Vista del coliseo (Pannini)

El destino supremo es Italia. Primero, la Roma antigua, donde los turistas admiran los grandes restos de su pasado esplendor (que han sido grabados por Giambattista Piranesi en los cuatro volúmenes de sus Antichità Romane de 1756) y adquieren los objetos todavía en venta (medallas y camafeos, pero también mosaicos y esculturas si la fortuna lo permite), antes de hacerse retratar, con un libro en la mano y unas ruinas como marco, por algunos de los pintores especializados en este género, en particular por Angelica Kaufmann o Pompeo Batoni, que pintó a no menos de 250 caballeros ingleses en la Ciudad Eterna entre 1760 y 1780. Segundo, Nápoles, que permite, por un lado, la visita a los grandes trabajos arqueológicos de Pompeya y Herculano, así como tomar contacto con el neoclasicismo y, por otro, enamorarse del Vesubio, aunque quizás nunca con tanto entusiasmo como William Hamilton, el embajador británico ("el amante del volcán” de la novela de Susan Sontag), el patrocinador de esa obra singular ilustrada por Pietro Fabris que fue Campi Phlegraei. Observations on the Volcanos of the Two Sicilies de 1776. Tercero, alguna otra ciudad que tenga suficientes atractivos como para justificar una excursión particular (Florencia o Venecia)

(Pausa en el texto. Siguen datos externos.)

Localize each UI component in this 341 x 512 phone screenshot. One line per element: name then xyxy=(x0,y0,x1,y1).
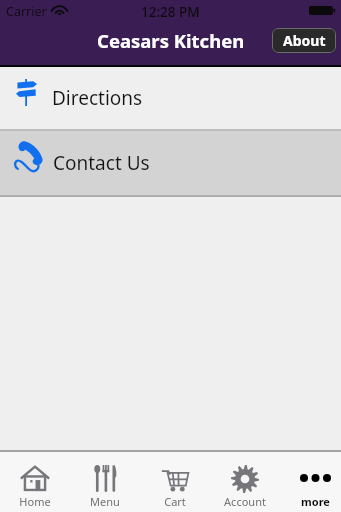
button[interactable]: Cart xyxy=(140,452,210,512)
button[interactable]: Home xyxy=(0,452,70,512)
button[interactable]: Contact Us xyxy=(0,131,341,195)
staticText: Cart xyxy=(164,494,186,509)
staticText: Account xyxy=(224,494,266,509)
staticText: Home xyxy=(19,494,51,509)
staticText: Carrier xyxy=(6,3,47,20)
button[interactable]: Directions xyxy=(0,67,341,129)
staticText: Ceasars Kitchen xyxy=(97,28,245,53)
staticText: more xyxy=(301,494,330,509)
button[interactable]: Menu xyxy=(70,452,140,512)
staticText: 12:28 PM xyxy=(141,3,200,21)
staticText: Directions xyxy=(52,85,143,111)
staticText: Contact Us xyxy=(53,150,150,176)
button[interactable]: Account xyxy=(210,452,280,512)
staticText: Menu xyxy=(90,494,120,509)
button[interactable]: About xyxy=(272,28,336,53)
button[interactable]: more xyxy=(280,452,341,512)
staticText: About xyxy=(283,31,326,50)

Paisaje de Caspar Wolf (Swiss National Library, GS-GUGE-WOLF-7-3)

Palacio de Diocleciano en Spalato (Split, Croacia), R. Adam, 1764 

  

Erupción del vesubio 1760-1761 (Pietro Fabris)

De Nápoles, los que pueden cruzan el estrecho de Messina y llegan a Sicilia para ver los templos griegos que les faltan tras haber contemplado los de la Magna Grecia en el Mezzogiorno italiano. Y ya sólo los más eruditos van más allá y llegan hasta la costa oriental del Adriático para contemplar el palacio de Diocleciano en Spalato (como Robert Adam) o para ver el Partenón en Atenas (como James Stuart).

Los turistas no vuelven nunca con las manos vacías, sino que se traen “el libro, el jardín y la colección”. El jardín toma la forma de un herbolario o de una serie de láminas describiendo la flora del lugar. La colección puede ser de geología, botánica y zoología (historia natural) o puede ser de monedas, estelas y relieves (arqueología). El libro puede ser un diario propio o una relación escrita por sus acompañantes, de modo que Boucher de la Richarderie puede incluir en su Bibliothèque universelle des voyages de 1808 más de 3000 títulos. Y aún quedan los souvenirs por excelencia: los retratos citados y las tarjetas postales, es decir las vedute, encargadas en Roma a Gian Paolo Pannini y en Venecia a Francesco Guardi o a Canaletto.